Task requirements: The entries below contain a line with "Algorithme nourri par" and a line with "rôle déterminant.". Quote exactly those two lines and all lines between them.

Data entries:

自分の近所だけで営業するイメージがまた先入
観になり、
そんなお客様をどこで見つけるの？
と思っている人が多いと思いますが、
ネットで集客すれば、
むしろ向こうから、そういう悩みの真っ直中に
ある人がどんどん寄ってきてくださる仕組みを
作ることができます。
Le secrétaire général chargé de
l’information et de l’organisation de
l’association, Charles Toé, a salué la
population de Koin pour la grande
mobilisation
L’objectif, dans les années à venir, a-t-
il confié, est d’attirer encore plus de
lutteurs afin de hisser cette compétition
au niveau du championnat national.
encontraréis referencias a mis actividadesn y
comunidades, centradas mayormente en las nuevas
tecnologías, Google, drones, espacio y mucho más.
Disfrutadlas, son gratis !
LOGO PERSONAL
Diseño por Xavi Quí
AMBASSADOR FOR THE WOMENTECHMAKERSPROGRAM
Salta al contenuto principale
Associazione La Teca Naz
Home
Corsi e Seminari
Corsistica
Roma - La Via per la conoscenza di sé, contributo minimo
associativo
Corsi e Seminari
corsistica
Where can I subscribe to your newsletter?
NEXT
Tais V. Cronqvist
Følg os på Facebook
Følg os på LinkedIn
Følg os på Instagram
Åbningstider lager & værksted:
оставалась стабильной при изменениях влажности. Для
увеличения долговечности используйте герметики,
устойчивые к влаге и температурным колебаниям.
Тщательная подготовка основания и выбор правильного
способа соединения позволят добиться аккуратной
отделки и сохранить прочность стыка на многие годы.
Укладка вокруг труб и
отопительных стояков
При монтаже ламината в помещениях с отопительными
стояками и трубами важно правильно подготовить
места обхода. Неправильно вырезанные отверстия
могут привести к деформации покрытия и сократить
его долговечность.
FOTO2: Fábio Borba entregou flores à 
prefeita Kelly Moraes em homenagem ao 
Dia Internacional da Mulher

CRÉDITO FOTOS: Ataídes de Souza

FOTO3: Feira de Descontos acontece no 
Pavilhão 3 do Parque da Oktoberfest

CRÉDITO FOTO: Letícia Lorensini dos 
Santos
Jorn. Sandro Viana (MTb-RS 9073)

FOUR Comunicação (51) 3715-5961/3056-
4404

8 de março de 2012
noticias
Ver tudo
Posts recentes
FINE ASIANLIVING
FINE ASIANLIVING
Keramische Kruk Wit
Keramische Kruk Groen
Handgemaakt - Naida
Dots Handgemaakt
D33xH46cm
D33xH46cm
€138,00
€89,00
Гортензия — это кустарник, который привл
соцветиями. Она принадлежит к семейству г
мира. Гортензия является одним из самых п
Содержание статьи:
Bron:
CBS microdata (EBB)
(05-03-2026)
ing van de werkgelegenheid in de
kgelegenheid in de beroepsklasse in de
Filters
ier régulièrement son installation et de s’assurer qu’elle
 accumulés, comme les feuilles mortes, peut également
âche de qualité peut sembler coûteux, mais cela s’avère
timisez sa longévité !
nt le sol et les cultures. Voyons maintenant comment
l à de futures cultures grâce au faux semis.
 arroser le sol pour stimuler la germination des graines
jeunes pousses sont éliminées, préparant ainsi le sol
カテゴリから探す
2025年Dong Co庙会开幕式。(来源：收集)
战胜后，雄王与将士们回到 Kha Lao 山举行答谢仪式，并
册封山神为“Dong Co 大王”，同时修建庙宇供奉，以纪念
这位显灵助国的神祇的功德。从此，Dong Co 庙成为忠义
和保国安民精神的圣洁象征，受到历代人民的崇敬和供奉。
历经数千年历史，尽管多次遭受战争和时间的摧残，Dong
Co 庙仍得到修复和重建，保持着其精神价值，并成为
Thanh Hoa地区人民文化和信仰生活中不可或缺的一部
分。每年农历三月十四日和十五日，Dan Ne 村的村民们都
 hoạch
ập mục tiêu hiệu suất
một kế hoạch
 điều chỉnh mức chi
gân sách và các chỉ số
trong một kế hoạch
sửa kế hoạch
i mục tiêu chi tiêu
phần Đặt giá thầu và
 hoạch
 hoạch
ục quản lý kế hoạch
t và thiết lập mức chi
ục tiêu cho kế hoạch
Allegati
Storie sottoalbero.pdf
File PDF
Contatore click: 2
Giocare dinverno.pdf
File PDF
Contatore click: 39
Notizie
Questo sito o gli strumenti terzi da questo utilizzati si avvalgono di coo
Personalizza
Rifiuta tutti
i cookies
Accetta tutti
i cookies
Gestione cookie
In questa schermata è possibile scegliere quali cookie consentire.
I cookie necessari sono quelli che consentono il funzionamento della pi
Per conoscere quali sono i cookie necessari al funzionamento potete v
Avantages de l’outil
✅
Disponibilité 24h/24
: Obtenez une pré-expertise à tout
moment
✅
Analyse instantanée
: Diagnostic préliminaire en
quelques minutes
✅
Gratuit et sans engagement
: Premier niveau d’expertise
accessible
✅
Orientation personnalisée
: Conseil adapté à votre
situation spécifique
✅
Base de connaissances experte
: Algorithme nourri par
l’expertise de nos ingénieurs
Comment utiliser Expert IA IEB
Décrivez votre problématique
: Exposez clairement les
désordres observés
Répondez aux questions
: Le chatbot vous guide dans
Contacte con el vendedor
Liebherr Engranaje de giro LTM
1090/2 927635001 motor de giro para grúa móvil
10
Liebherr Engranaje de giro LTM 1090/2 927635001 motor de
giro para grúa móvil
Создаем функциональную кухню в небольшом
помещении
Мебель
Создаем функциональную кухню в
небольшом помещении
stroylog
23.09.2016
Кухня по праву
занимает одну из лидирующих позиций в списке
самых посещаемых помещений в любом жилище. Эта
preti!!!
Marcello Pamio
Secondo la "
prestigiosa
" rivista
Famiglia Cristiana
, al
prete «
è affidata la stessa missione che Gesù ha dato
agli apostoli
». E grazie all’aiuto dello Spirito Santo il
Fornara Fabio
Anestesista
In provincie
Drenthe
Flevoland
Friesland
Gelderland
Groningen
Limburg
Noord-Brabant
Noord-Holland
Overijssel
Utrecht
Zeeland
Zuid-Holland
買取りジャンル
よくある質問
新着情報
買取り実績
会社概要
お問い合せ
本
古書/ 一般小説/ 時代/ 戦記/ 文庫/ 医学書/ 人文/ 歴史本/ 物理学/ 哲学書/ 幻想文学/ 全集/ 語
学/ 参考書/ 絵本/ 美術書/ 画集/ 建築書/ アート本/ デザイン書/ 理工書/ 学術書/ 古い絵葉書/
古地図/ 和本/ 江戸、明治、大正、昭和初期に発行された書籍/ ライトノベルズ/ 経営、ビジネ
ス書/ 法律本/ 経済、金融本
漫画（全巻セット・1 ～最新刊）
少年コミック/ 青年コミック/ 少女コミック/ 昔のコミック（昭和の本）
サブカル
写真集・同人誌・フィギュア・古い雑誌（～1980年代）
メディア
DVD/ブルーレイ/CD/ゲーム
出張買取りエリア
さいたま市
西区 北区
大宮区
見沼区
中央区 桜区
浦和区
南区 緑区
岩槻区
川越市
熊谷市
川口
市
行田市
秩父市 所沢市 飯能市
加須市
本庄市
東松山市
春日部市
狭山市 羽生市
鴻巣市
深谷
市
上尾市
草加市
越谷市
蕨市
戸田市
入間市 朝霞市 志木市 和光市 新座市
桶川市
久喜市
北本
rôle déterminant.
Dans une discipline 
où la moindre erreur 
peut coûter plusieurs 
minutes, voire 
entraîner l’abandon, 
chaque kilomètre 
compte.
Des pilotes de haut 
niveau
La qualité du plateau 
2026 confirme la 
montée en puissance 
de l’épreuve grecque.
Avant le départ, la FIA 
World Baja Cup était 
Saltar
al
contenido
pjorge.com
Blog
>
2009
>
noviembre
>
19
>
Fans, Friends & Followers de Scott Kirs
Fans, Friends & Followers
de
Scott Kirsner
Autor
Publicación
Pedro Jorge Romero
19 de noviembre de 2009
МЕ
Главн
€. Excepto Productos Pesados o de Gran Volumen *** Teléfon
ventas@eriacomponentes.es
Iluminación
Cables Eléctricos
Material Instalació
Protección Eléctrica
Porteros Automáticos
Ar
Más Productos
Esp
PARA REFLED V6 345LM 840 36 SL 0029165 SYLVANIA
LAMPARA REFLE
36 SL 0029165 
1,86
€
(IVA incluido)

Expected answer:
: Algorithme nourri par
l’expertise de nos ingénieurs
Comment utiliser Expert IA IEB
Décrivez votre problématique
: Exposez clairement les
désordres observés
Répondez aux questions
: Le chatbot vous guide dans
Contacte con el vendedor
Liebherr Engranaje de giro LTM
1090/2 927635001 motor de giro para grúa móvil
10
Liebherr Engranaje de giro LTM 1090/2 927635001 motor de
giro para grúa móvil
Создаем функциональную кухню в небольшом
помещении
Мебель
Создаем функциональную кухню в
небольшом помещении
stroylog
23.09.2016
Кухня по праву
занимает одну из лидирующих позиций в списке
самых посещаемых помещений в любом жилище. Эта
preti!!!
Marcello Pamio
Secondo la "
prestigiosa
" rivista
Famiglia Cristiana
, al
prete «
è affidata la stessa missione che Gesù ha dato
agli apostoli
». E grazie all’aiuto dello Spirito Santo il
Fornara Fabio
Anestesista
In provincie
Drenthe
Flevoland
Friesland
Gelderland
Groningen
Limburg
Noord-Brabant
Noord-Holland
Overijssel
Utrecht
Zeeland
Zuid-Holland
買取りジャンル
よくある質問
新着情報
買取り実績
会社概要
お問い合せ
本
古書/ 一般小説/ 時代/ 戦記/ 文庫/ 医学書/ 人文/ 歴史本/ 物理学/ 哲学書/ 幻想文学/ 全集/ 語
学/ 参考書/ 絵本/ 美術書/ 画集/ 建築書/ アート本/ デザイン書/ 理工書/ 学術書/ 古い絵葉書/
古地図/ 和本/ 江戸、明治、大正、昭和初期に発行された書籍/ ライトノベルズ/ 経営、ビジネ
ス書/ 法律本/ 経済、金融本
漫画（全巻セット・1 ～最新刊）
少年コミック/ 青年コミック/ 少女コミック/ 昔のコミック（昭和の本）
サブカル
写真集・同人誌・フィギュア・古い雑誌（～1980年代）
メディア
DVD/ブルーレイ/CD/ゲーム
出張買取りエリア
さいたま市
西区 北区
大宮区
見沼区
中央区 桜区
浦和区
南区 緑区
岩槻区
川越市
熊谷市
川口
市
行田市
秩父市 所沢市 飯能市
加須市
本庄市
東松山市
春日部市
狭山市 羽生市
鴻巣市
深谷
市
上尾市
草加市
越谷市
蕨市
戸田市
入間市 朝霞市 志木市 和光市 新座市
桶川市
久喜市
北本
rôle déterminant.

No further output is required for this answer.